Some of the highlights:
• In March, we gave Obama a Promise Broken for his vow to "close the detention facility at Guantanamo." On March 7, 2011, the president signed an executive order making a number of changes to policies regarding those detained at Guantanamo Bay, Cuba. In a reversal of his previous policy, the order resumed military trials for detainees and established "periodic reviews" for others who were being held without being charged, convicted or designated for transfer.
Attorney General Eric H. Holder Jr. blamed Congress for "imposing restrictions that challenge the Executive Branch"s ability to bring to justice terrorists who seek to do Americans harm," and added, "We oppose those restrictions and will continue to seek their repeal."
But, as we said at the time, blame is not the final arbiter of whether a promise is kept or broken. Because it seemed clear Guantanamo would not be closed during Obama's first term, we ruled it was Broken.
• Obama earned a Promise Kept for his vow to "appoint a deputy national security advisor to be in charge of coordinating all U.S. programs aimed at reducing the risk of nuclear terrorism and weapons proliferation." Gary Samore was installed as National Security Council coordinator for Arms Control and Non-Proliferation within a few days of Obama's Jan. 20, 2009, inauguration.
• Three other promises have been ruled In the Works, but we realize they some need updating.
We rated the promise to establish new security practices at chemical plants as In The Works after the House passed the Chemical Facility Anti-Terrorism Act of 2009 by a vote of 230 to 193 on Nov. 6, 2009, and haven't revisited it since.

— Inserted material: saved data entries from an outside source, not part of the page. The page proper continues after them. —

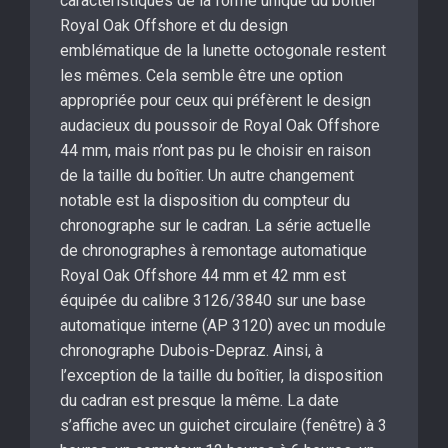
caractéristiques de la forme unique du boîtier
Royal Oak Offshore et du design
emblématique de la lunette octogonale restent
les mêmes. Cela semble être une option
appropriée pour ceux qui préfèrent le design
audacieux du poussoir de Royal Oak Offshore
44 mm, mais n’ont pas pu le choisir en raison
de la taille du boîtier. Un autre changement
notable est la disposition du compteur du
chronographe sur le cadran. La série actuelle
de chronographes à remontage automatique
Royal Oak Offshore 44 mm et 42 mm est
équipée du calibre 3126/3840 sur une base
automatique interne (AP 3120) avec un module
chronographe Dubois-Depraz. Ainsi, à
l’exception de la taille du boîtier, la disposition
du cadran est presque la même. La date
s’affiche avec un guichet circulaire (fenêtre) à 3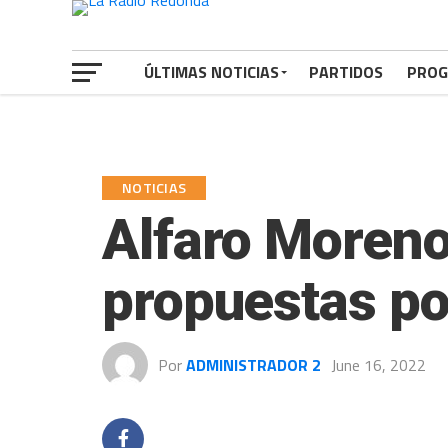
ÚLTIMAS NOTICIAS
PARTIDOS
PROG
NOTICIAS
Alfaro Moreno
propuestas po
Por
ADMINISTRADOR 2
June 16, 2022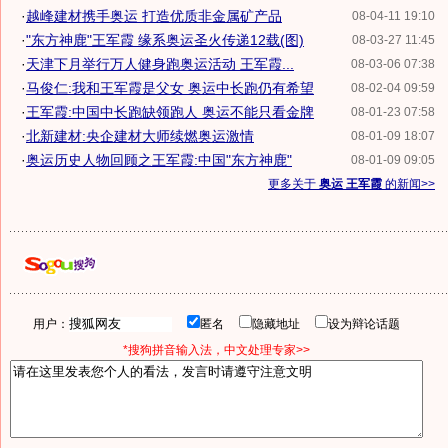
·
越峰建材携手奥运 打造优质非金属矿产品
08-04-11 19:10
·
"东方神鹿"王军霞 缘系奥运圣火传递12载(图)
08-03-27 11:45
·
天津下月举行万人健身跑奥运活动 王军霞...
08-03-06 07:38
·
马俊仁:我和王军霞是父女 奥运中长跑仍有希望
08-02-04 09:59
·
王军霞:中国中长跑缺领跑人 奥运不能只看金牌
08-01-23 07:58
·
北新建材:央企建材大师续燃奥运激情
08-01-09 18:07
·
奥运历史人物回顾之王军霞:中国"东方神鹿"
08-01-09 09:05
更多关于
奥运 王军霞
的新闻>>
用户：
匿名
隐藏地址
设为辩论话题
*搜狗拼音输入法，中文处理专家>>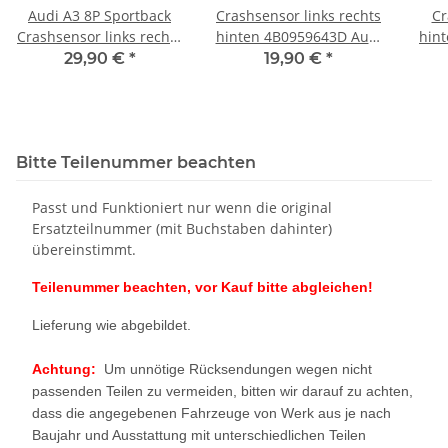
Audi A3 8P Sportback
Crashsensor links rechts
Cr
Crashsensor links rechts
hinten 4B0959643D Audi
hin
hinten 4 Stück
A3 8P Sportback 2 Stück
29,90 €
*
19,90 €
*
4B0959643D
Rü
Bitte Teilenummer beachten
Passt und Funktioniert nur wenn die original
Ersatzteilnummer (mit Buchstaben dahinter)
übereinstimmt.
Teilenummer beachten, vor Kauf bitte abgleichen!
Lieferung wie abgebildet.
Achtung:
Um unnötige Rücksendungen wegen nicht
passenden Teilen zu vermeiden, bitten wir darauf zu achten,
dass die angegebenen Fahrzeuge von Werk aus je nach
Baujahr und Ausstattung mit unterschiedlichen Teilen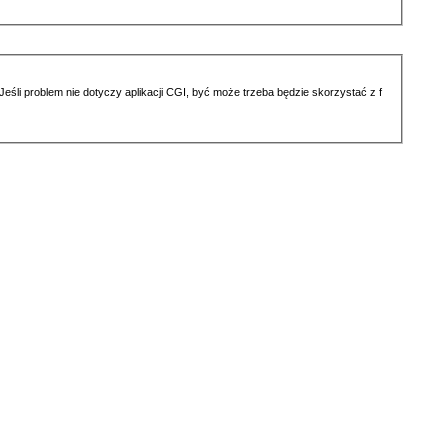
li problem nie dotyczy aplikacji CGI, być może trzeba będzie skorzystać z f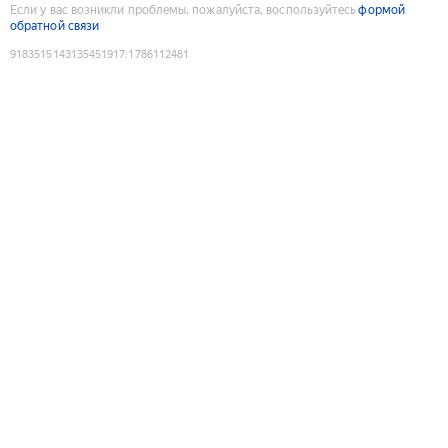
Если у вас возникли проблемы, пожалуйста, воспользуйтесь
формой
обратной связи
9183515143135451917
:
1786112481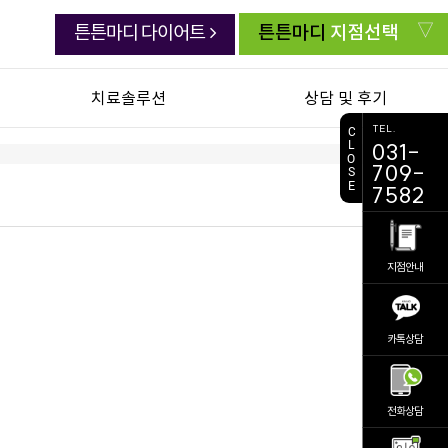
튼튼마디
지점선택
튼튼마디 다이어트
치료솔루션
상담 및 후기
TEL.
C
L
031-
연골한약 백절탕
치료생생 동영상
O
709-
S
E
초음파유도하약침
생생치료 후기
7582
추나요법
자주묻는 질문
첩약 건강보험
주치의 상담실
지점안내
교통사고 후유증
전화상담 요청
진료 예약
카톡상담
비대면 진료
의료진소개
공지사항
전화상담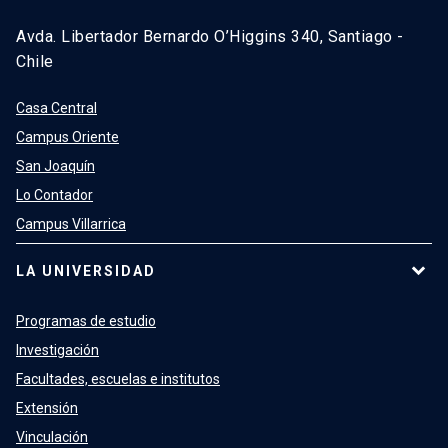
Avda. Libertador Bernardo O’Higgins 340, Santiago -
Chile
Casa Central
Campus Oriente
San Joaquín
Lo Contador
Campus Villarrica
LA UNIVERSIDAD
Programas de estudio
Investigación
Facultades, escuelas e institutos
Extensión
Vinculación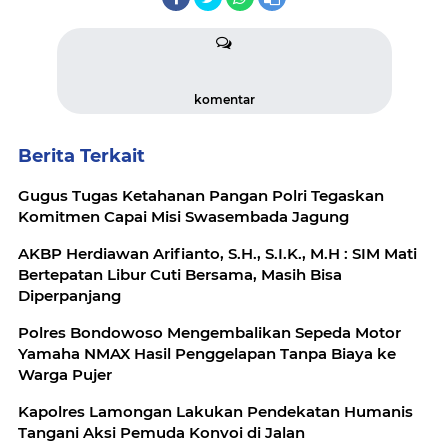
komentar
Berita Terkait
Gugus Tugas Ketahanan Pangan Polri Tegaskan
Komitmen Capai Misi Swasembada Jagung
AKBP Herdiawan Arifianto, S.H., S.I.K., M.H : SIM Mati
Bertepatan Libur Cuti Bersama, Masih Bisa
Diperpanjang
Polres Bondowoso Mengembalikan Sepeda Motor
Yamaha NMAX Hasil Penggelapan Tanpa Biaya ke
Warga Pujer
Kapolres Lamongan Lakukan Pendekatan Humanis
Tangani Aksi Pemuda Konvoi di Jalan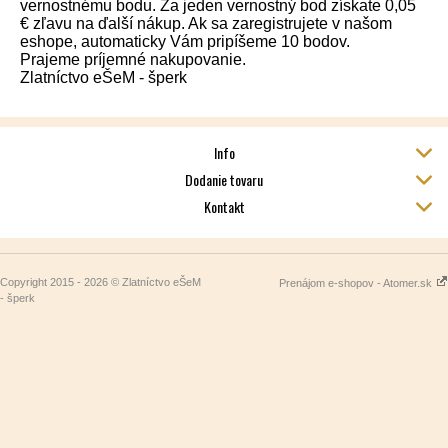
vernostnému bodu. Za jeden vernostný bod získate 0,05
€ zľavu na ďalší nákup. Ak sa zaregistrujete v našom
eshope, automaticky Vám pripíšeme 10 bodov.
Prajeme príjemné nakupovanie.
Zlatníctvo eŠeM - šperk
Info
Dodanie tovaru
Kontakt
Copyright 2015 - 2026 © Zlatníctvo eŠeM
Prenájom e-shopov - Atomer.sk
- šperk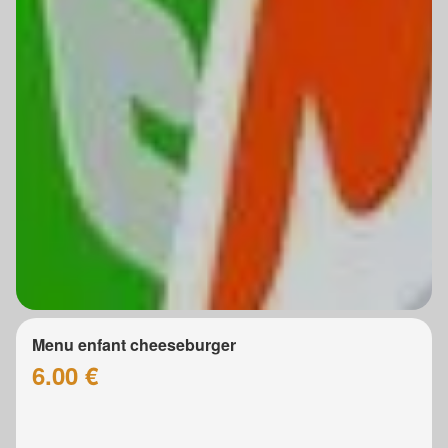
Menu enfant cheeseburger
6.00 €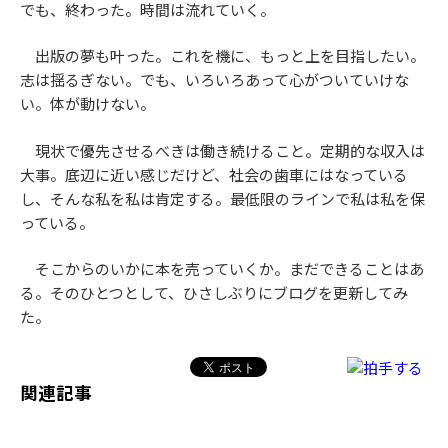
でも、終わった。時間は流れていく。
出版の夢も叶った。これを機に、もっと上を目指したい。
志は揺るぎない。でも、いろいろあって心がついていけな
い。体が動けない。
現状で優先させるべきは働き続けること。定期的な収入は
大事。底辺に近い感じだけど、社会の歯車にはなっている
し、そんな私を私は肯定する。最低限のラインで私は私を保
っている。
そこからのいかに本を売っていくか。まだできることはあ
る。そのひとつとして、ひさしぶりにブログを更新してみ
た。
関連記事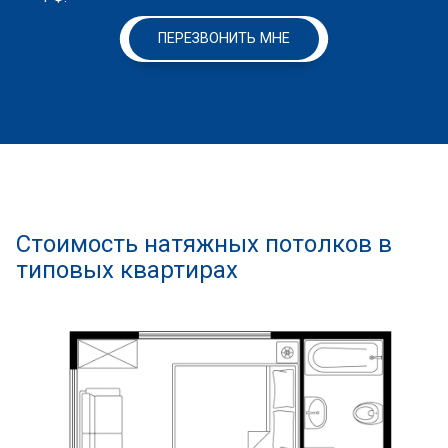
ПЕРЕЗВОНИТЬ МНЕ
Стоимость натяжных потолков в
типовых квартирах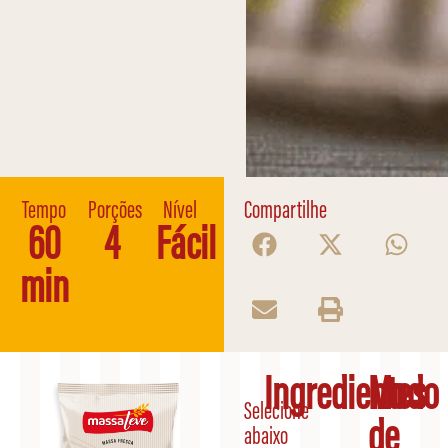
Tempo
Porções
Nível
Compartilhe
60
4
Fácil
min
Ingredientes
Modo
Selecione
de
abaixo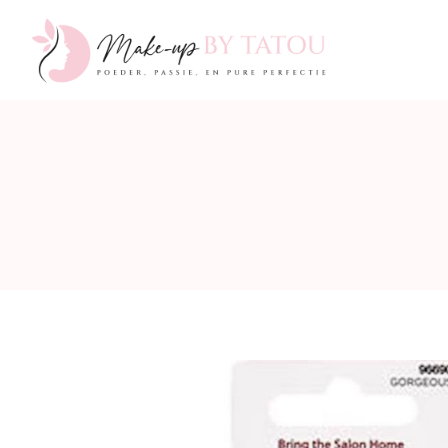
Make-
up
by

In January, 2010, we gave the benefit of the doubt to Obama's promise to "redouble our efforts to develop technology that can detect radiation and determine the danger it poses, [working] with the maritime transportation industry to integrate this technology into their operations so as to maximize security without causing economic disruption."Congress had required in the fiscal 2008 spending bill that Department of Homeland Securing affirm that the technology it was testing represents a significant improvement before moving ahead with full deployment. And in June, 2009, the National Research Council said that the gains in accuracy may not justify the cost. But, because the testing was continuing we ruled it In the Works.
We also ruled In the Works, Obama's promise that his administration would "expand the U.S. government's bioforensics program for tracking the source of any biological weapon so that the U.S. will be able to rapidly identify any adversary who uses a biological weapon and respond surely and swiftly."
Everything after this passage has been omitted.